▶
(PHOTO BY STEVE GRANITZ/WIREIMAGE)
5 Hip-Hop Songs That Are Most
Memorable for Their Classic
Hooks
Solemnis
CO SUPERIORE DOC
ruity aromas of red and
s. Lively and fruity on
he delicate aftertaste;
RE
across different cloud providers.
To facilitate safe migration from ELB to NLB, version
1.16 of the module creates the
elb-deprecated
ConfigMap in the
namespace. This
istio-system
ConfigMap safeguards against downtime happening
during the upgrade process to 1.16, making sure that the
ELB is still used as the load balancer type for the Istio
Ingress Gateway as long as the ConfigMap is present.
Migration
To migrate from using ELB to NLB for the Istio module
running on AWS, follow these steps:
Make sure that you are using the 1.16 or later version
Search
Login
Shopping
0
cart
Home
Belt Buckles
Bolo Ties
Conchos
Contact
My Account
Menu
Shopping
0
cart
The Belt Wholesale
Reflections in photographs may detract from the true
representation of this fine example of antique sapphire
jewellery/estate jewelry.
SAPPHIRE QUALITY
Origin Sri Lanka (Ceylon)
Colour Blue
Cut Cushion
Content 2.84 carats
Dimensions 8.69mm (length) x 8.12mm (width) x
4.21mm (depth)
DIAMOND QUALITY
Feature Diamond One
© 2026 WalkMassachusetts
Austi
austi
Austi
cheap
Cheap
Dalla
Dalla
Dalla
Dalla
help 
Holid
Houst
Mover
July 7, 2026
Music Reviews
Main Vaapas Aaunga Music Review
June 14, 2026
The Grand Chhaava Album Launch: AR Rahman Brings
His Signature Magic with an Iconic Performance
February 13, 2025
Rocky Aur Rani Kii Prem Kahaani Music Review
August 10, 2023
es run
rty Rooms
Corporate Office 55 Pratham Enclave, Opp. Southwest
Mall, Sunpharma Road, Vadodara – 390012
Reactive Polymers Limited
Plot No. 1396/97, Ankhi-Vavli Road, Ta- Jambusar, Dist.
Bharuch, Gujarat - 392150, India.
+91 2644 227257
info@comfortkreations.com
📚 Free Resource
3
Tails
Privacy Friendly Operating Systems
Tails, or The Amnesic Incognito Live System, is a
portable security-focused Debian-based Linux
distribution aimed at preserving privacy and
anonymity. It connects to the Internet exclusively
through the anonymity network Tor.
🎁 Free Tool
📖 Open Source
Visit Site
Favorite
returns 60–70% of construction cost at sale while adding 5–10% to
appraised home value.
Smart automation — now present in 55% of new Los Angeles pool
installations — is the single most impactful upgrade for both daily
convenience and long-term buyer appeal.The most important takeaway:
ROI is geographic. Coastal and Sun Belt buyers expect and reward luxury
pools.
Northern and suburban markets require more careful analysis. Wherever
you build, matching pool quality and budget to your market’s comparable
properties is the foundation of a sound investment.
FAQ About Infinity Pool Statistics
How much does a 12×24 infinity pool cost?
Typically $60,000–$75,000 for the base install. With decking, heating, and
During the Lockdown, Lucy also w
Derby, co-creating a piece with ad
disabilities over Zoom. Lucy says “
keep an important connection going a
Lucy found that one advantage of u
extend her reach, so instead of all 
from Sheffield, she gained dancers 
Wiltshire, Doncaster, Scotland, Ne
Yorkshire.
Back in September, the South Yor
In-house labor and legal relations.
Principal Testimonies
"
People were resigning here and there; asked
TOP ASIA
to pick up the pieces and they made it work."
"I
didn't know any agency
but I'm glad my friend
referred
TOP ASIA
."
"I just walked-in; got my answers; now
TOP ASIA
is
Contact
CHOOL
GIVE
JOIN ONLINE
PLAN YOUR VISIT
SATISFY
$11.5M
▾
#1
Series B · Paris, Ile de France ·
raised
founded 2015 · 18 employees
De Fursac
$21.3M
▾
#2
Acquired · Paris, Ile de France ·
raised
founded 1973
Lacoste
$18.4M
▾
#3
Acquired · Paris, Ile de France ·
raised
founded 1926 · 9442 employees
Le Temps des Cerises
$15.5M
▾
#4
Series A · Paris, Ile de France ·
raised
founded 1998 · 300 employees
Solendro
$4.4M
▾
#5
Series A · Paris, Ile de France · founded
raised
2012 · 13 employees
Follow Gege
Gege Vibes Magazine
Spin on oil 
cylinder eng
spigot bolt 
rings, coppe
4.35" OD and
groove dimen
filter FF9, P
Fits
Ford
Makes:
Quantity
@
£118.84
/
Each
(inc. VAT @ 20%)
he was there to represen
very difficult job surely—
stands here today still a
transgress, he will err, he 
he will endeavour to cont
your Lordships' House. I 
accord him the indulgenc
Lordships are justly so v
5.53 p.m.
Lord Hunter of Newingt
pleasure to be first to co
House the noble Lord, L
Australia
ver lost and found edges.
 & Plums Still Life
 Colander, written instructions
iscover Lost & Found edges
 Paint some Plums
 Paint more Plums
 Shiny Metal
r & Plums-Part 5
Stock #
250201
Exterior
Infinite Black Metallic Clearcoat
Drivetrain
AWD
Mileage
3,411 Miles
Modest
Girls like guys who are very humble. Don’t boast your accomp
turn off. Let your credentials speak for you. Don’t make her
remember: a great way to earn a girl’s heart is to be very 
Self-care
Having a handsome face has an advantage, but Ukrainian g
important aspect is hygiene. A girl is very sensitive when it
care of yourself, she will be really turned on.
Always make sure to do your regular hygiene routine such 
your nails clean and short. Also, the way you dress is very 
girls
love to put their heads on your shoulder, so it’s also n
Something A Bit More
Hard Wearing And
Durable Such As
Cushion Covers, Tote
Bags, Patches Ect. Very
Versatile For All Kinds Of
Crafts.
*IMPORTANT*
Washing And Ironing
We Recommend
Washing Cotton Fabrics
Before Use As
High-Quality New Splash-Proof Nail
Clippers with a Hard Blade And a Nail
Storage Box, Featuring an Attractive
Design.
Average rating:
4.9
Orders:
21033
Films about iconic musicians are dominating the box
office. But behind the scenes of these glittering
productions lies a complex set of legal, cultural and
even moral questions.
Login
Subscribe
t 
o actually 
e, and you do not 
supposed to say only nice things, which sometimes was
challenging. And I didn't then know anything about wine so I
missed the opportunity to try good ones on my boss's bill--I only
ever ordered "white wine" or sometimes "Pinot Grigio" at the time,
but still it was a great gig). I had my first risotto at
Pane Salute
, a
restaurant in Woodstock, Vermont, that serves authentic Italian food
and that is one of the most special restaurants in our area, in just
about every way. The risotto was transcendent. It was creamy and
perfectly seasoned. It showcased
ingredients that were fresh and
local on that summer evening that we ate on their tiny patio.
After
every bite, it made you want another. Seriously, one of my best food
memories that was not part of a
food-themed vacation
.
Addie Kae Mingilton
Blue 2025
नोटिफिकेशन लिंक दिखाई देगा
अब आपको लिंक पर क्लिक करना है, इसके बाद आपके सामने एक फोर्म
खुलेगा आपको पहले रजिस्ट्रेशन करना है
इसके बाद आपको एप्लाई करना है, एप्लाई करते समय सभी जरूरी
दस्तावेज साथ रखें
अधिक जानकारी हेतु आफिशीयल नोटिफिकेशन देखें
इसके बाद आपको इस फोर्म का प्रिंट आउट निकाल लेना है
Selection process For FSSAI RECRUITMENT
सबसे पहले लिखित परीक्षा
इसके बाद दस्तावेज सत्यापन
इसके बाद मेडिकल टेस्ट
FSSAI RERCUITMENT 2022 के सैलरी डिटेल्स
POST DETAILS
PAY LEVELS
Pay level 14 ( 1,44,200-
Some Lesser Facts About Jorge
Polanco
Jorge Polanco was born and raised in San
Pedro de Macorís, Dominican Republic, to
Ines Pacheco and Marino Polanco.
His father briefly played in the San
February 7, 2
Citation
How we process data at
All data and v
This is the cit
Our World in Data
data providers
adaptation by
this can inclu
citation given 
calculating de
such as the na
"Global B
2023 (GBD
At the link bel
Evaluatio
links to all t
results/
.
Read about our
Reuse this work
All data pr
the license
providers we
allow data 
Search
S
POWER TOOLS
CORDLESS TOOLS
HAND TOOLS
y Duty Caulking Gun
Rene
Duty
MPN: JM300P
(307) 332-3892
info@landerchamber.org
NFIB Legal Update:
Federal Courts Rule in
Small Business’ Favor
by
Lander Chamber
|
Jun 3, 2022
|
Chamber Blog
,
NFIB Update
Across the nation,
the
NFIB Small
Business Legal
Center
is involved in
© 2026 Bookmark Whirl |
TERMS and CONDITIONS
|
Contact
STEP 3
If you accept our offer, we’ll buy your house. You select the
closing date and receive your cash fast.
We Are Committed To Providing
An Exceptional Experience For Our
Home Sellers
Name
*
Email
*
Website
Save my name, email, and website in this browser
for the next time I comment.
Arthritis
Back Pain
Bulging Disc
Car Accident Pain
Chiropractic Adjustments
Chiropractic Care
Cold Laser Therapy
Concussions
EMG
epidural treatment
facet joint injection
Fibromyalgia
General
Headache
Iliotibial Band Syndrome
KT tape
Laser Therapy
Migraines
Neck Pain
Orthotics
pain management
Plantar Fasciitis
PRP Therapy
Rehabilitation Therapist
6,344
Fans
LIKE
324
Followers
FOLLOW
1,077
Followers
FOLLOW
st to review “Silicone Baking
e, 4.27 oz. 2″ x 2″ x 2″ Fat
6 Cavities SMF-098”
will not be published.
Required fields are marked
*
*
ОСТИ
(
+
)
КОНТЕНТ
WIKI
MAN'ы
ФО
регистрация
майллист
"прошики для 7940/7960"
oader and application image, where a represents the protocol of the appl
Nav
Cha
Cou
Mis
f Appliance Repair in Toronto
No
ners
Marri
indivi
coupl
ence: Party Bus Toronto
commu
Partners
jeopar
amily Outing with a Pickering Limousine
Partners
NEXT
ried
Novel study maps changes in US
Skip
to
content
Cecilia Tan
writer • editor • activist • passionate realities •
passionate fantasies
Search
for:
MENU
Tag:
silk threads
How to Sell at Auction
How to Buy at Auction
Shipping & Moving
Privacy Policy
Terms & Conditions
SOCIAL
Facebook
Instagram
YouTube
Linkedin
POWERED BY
◀
HOW TO COMPLETE THIS TASK: Return the lines above, from the one containing "PRP Therapy" to the end, exactly as they stand.

TASK RESPONSE:
PRP Therapy
Rehabilitation Therapist
6,344
Fans
LIKE
324
Followers
FOLLOW
1,077
Followers
FOLLOW
st to review “Silicone Baking
e, 4.27 oz. 2″ x 2″ x 2″ Fat
6 Cavities SMF-098”
will not be published.
Required fields are marked
*
*
ОСТИ
(
+
)
КОНТЕНТ
WIKI
MAN'ы
ФО
регистрация
майллист
"прошики для 7940/7960"
oader and application image, where a represents the protocol of the appl
Nav
Cha
Cou
Mis
f Appliance Repair in Toronto
No
ners
Marri
indivi
coupl
ence: Party Bus Toronto
commu
Partners
jeopar
amily Outing with a Pickering Limousine
Partners
NEXT
ried
Novel study maps changes in US
Skip
to
content
Cecilia Tan
writer • editor • activist • passionate realities •
passionate fantasies
Search
for:
MENU
Tag:
silk threads
How to Sell at Auction
How to Buy at Auction
Shipping & Moving
Privacy Policy
Terms & Conditions
SOCIAL
Facebook
Instagram
YouTube
Linkedin
POWERED BY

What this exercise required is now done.